Employment Expertise – Open Positions But No Qualified People
Question: I often receive job applications from people who have criminal convictions, even felonies, in their backgrounds. Should I hire people with criminal histories?
Answer: If you are automatically tossing aside applications from people who’ve served time in jail or prison, you might be excluding some potentially valuable employees.
Human resource officials from area companies that hire ex-offenders say they can be among their most motivated workers. Former criminal offenders who are committed to re-establishing themselves in society know they’re re-entering the work force with a bias against them. That can be a strong incentive to work doubly hard.
Employers considering hiring people with criminal histories should know that there is support for both business and ex-offenders in the community. Agencies such as Ottawa County Michigan Works and 70 x 7, a faith-based nonprofit group in Holland, provide mentoring, job-readiness training and work skills testing to help the job seekers become more job-ready and to assimilate in a work atmosphere.

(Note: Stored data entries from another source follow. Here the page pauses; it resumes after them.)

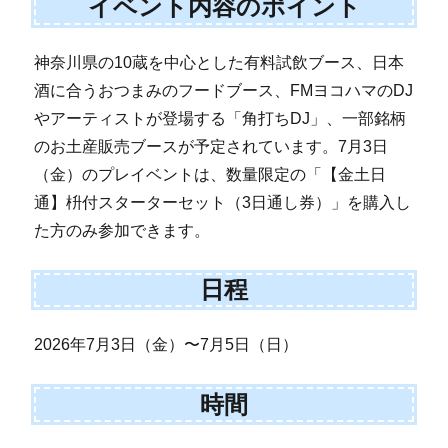
イベント内容のポイント
神奈川県の10蔵を中心とした有料試飲ブース、日本
酒に合うおつまみのフードブース、FMヨコハマのDJ
やアーティストが登場する「角打ちDJ」、一部銘柄
のお土産販売ブースが予定されています。7月3日
（金）のプレイベントは、数量限定の「【金土日
通】枡付スターターセット（3日通し券）」を購入し
た方のみ参加できます。
日程
2026年7月3日（金）〜7月5日（日）
時間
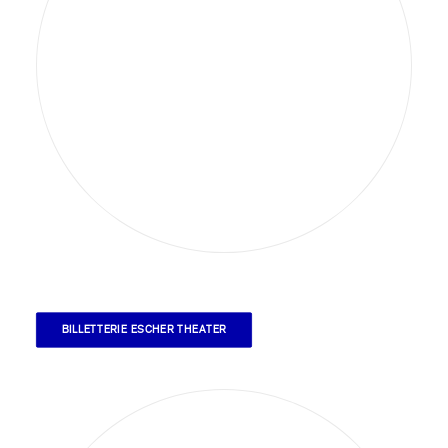
BILLETTERIE ESCHER THEATER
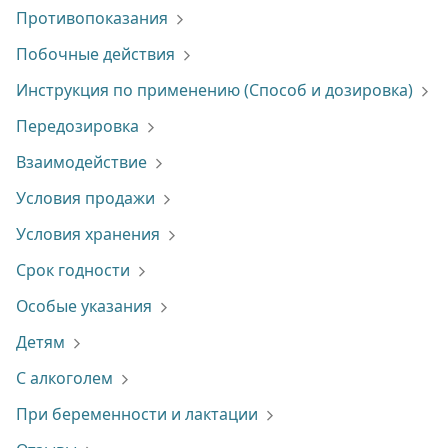
Противопоказания
Побочные действия
Инструкция по применению (Способ и дозировка)
Передозировка
Взаимодействие
Условия продажи
Условия хранения
Срок годности
Особые указания
Детям
С алкоголем
При беременности и лактации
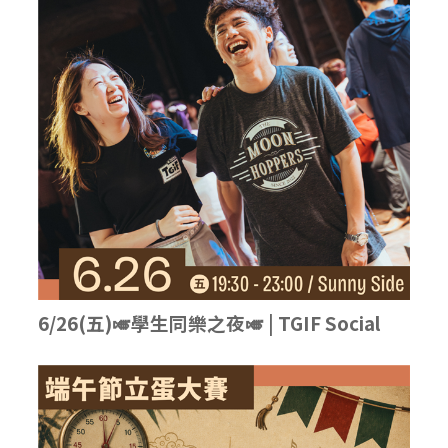
6/26(五)🎺學生同樂之夜🎺 | TGIF Social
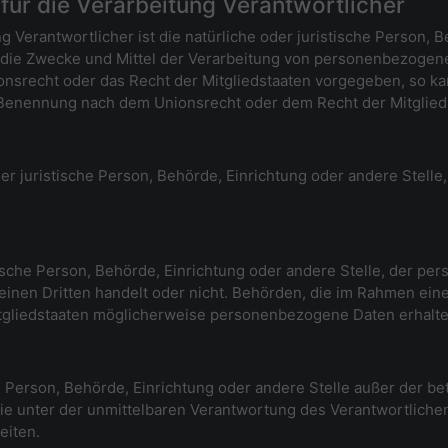
für die Verarbeitung Verantwortlicher
g Verantwortlicher ist die natürliche oder juristische Person, B
 die Zwecke und Mittel der Verarbeitung von personenbezogen
ionsrecht oder das Recht der Mitgliedstaaten vorgegeben, so 
 Benennung nach dem Unionsrecht oder dem Recht der Mitglie
oder juristische Person, Behörde, Einrichtung oder andere Stel
stische Person, Behörde, Einrichtung oder andere Stelle, der 
 einen Dritten handelt oder nicht. Behörden, die im Rahmen e
gliedstaaten möglicherweise personenbezogene Daten erhalten,
sche Person, Behörde, Einrichtung oder andere Stelle außer der 
ie unter der unmittelbaren Verantwortung des Verantwortlichen
eiten.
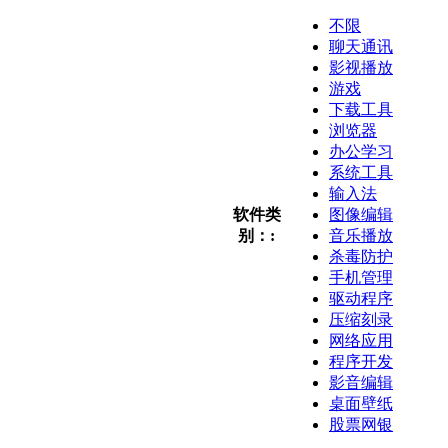
不限
聊天通讯
影视播放
游戏
下载工具
浏览器
办公学习
系统工具
输入法
软件类
图像编辑
别：:
音乐播放
杀毒防护
手机管理
驱动程序
压缩刻录
网络应用
程序开发
影音编辑
桌面壁纸
股票网银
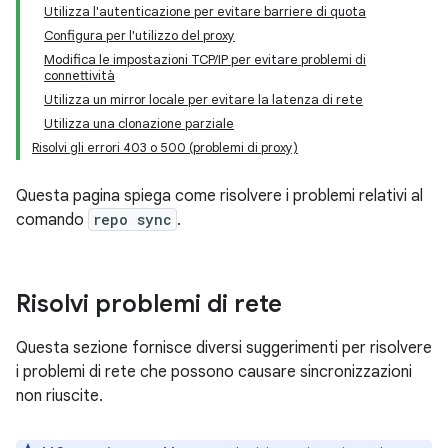
Utilizza l'autenticazione per evitare barriere di quota
Configura per l'utilizzo del proxy
Modifica le impostazioni TCP/IP per evitare problemi di
connettività
Utilizza un mirror locale per evitare la latenza di rete
Utilizza una clonazione parziale
Risolvi gli errori 403 o 500 (problemi di proxy)
Questa pagina spiega come risolvere i problemi relativi al
comando
repo sync
.
Risolvi problemi di rete
Questa sezione fornisce diversi suggerimenti per risolvere
i problemi di rete che possono causare sincronizzazioni
non riuscite.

Ex-offenders also receive regular manditory supervision – often including drug screening – from their parole officers in Ottawa County.
The current unemployment rate for those on parole in Ottawa County is 60 percent.
Returning former offenders to successful, self-supporting or family-supporting status is a community challenge.
Why is it important? Connecting them with jobs not only improves their lives and the lives of their children, it helps the community by reducing crime, eases the burden on social service and nonprofit agencies, and saves Michigan
taxpayers the $30,000 per year it costs to incarcerate someone.
It can also make business sense. Recognizing the hurdles that criminal offenders face in the job market, the government provides financial incentives to employers. Some of these incentives can vary in amount. But employers can save money on their federal income taxes by hiring those convicted of a felony. The Work Opportunity Tax Credit pays up to $2,400 of the first-year wages for each new person hired.
Hiring an ex-offender should be based on sound hiring principles, of course. Employers should know, however that there is community support for this group of highly motivated job seekers complete with job readiness and skill building.